* Data excerpts *

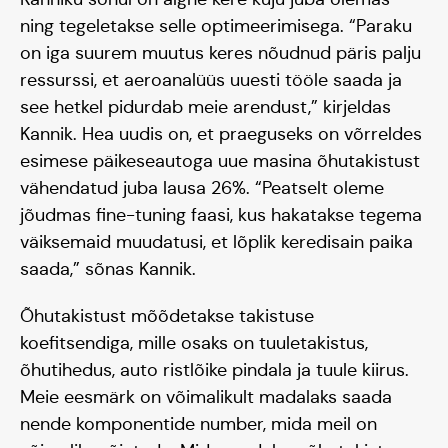
ning tegeletakse selle optimeerimisega. “Paraku
on iga suurem muutus keres nõudnud päris palju
ressurssi, et aeroanalüüs uuesti tööle saada ja
Blogi
see hetkel pidurdab meie arendust,” kirjeldas
Kannik. Hea uudis on, et praeguseks on võrreldes
esimese päikeseautoga uue masina õhutakistust
vähendatud juba lausa 26%. “Peatselt oleme
jõudmas fine-tuning faasi, kus hakatakse tegema
väiksemaid muudatusi, et lõplik keredisain paika
saada,” sõnas Kannik.
Õhutakistust mõõdetakse takistuse
koefitsendiga, mille osaks on tuuletakistus,
õhutihedus, auto ristlõike pindala ja tuule kiirus.
Meie eesmärk on võimalikult madalaks saada
nende komponentide number, mida meil on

* Task directions *
A single figure, the number of lines above with the word "saada", is the whole answer.

* Solution for this problem *
3